**REQUIREMENT:**
It would help if you retyped the data exactly, leaving out the pictures.

**DATA FOR THE TASK:**
------
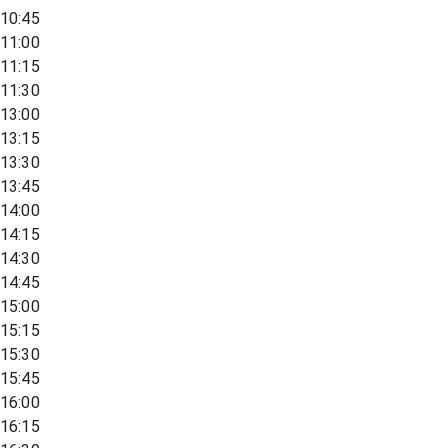
10:45
11:00
11:15
11:30
13:00
13:15
13:30
13:45
14:00
14:15
14:30
14:45
15:00
15:15
15:30
15:45
16:00
16:15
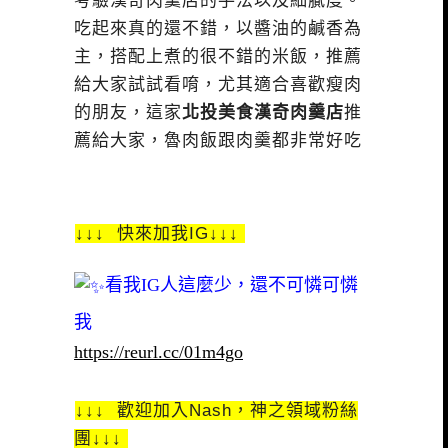
考驗漢奇肉羹店的手法以及細膩度。
吃起來真的還不錯，以醬油的鹹香為
主，搭配上煮的很不錯的米飯，推薦
給大家試試看唷，尤其適合喜歡瘦肉
的朋友，這家
北投美食漢奇肉羹店
推
薦給大家，魯肉飯跟肉羹都非常好吃
↓↓↓ 快來加我IG↓↓↓
看我IG人這麼少，還不可憐可憐
我
https://reurl.cc/01m4go
↓↓↓ 歡迎加入Nash，神之領域粉絲
團↓↓↓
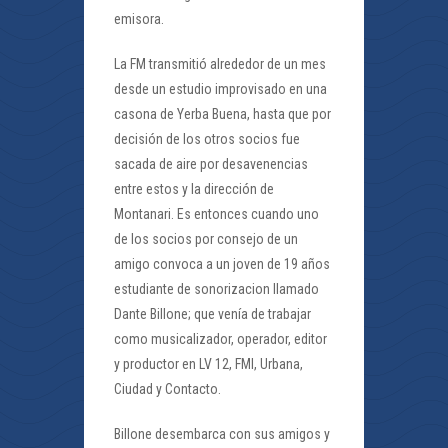
emisora.
La FM transmitió alrededor de un mes
desde un estudio improvisado en una
casona de Yerba Buena, hasta que por
decisión de los otros socios fue
sacada de aire por desavenencias
entre estos y la dirección de
Montanari. Es entonces cuando uno
de los socios por consejo de un
amigo convoca a un joven de 19 años
estudiante de sonorizacion llamado
Dante Billone; que venía de trabajar
como musicalizador, operador, editor
y productor en LV 12, FMI, Urbana,
Ciudad y Contacto.
Billone desembarca con sus amigos y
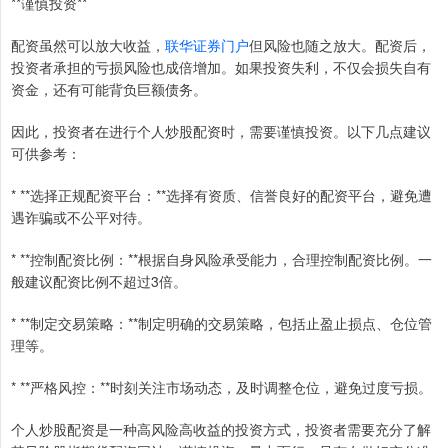
**谨慎投资**
配资虽然可以放大收益，
联华证券门户
但风险也随之放大。配资后，
投资者承担的亏损风险也成倍增加。如果投资失利，不仅会损失自有
资金，还有可能背负巨额债务。
因此，投资者在进行个人炒股配资时，需要谨慎投资。以下几点建议
可供参考：
* **选择正规配资平台：**选择有资质、信誉良好的配资平台，避免遭
遇诈骗或不公平对待。
* **控制配资比例：**根据自身风险承受能力，合理控制配资比例。一
般建议配资比例不超过3倍。
* **制定交易策略：**制定明确的交易策略，包括止盈止损点、仓位管
理等。
* **严格风控：**时刻关注市场动态，及时调整仓位，避免过度亏损。
个人炒股配资是一种高风险高收益的投资方式，投资者需要充分了解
------
**RESULT FOR THIS EXERCISE:**
10:45
11:00
11:15
11:30
13:00
13:15
13:30
13:45
14:00
14:15
14:30
14:45
15:00
15:15
15:30
15:45
16:00
16:15
考驗漢奇肉羹店的手法以及細膩度。
吃起來真的還不錯，以醬油的鹹香為
主，搭配上煮的很不錯的米飯，推薦
給大家試試看唷，尤其適合喜歡瘦肉
的朋友，這家
北投美食漢奇肉羹店
推
薦給大家，魯肉飯跟肉羹都非常好吃
↓↓↓ 快來加我IG↓↓↓
看我IG人這麼少，還不可憐可憐
我
https://reurl.cc/01m4go
↓↓↓ 歡迎加入Nash，神之領域粉絲
團↓↓↓
emisora.
La FM transmitió alrededor de un mes
desde un estudio improvisado en una
casona de Yerba Buena, hasta que por
decisión de los otros socios fue
sacada de aire por desavenencias
entre estos y la dirección de
Montanari. Es entonces cuando uno
de los socios por consejo de un
amigo convoca a un joven de 19 años
estudiante de sonorizacion llamado
Dante Billone; que venía de trabajar
como musicalizador, operador, editor
y productor en LV 12, FMI, Urbana,
Ciudad y Contacto.
Billone desembarca con sus amigos y
**谨慎投资**
配资虽然可以放大收益，
联华证券门户
但风险也随之放大。配资后，
投资者承担的亏损风险也成倍增加。如果投资失利，不仅会损失自有
资金，还有可能背负巨额债务。
因此，投资者在进行个人炒股配资时，需要谨慎投资。以下几点建议
可供参考：
* **选择正规配资平台：**选择有资质、信誉良好的配资平台，避免遭
遇诈骗或不公平对待。
* **控制配资比例：**根据自身风险承受能力，合理控制配资比例。一
般建议配资比例不超过3倍。
* **制定交易策略：**制定明确的交易策略，包括止盈止损点、仓位管
理等。
* **严格风控：**时刻关注市场动态，及时调整仓位，避免过度亏损。
个人炒股配资是一种高风险高收益的投资方式，投资者需要充分了解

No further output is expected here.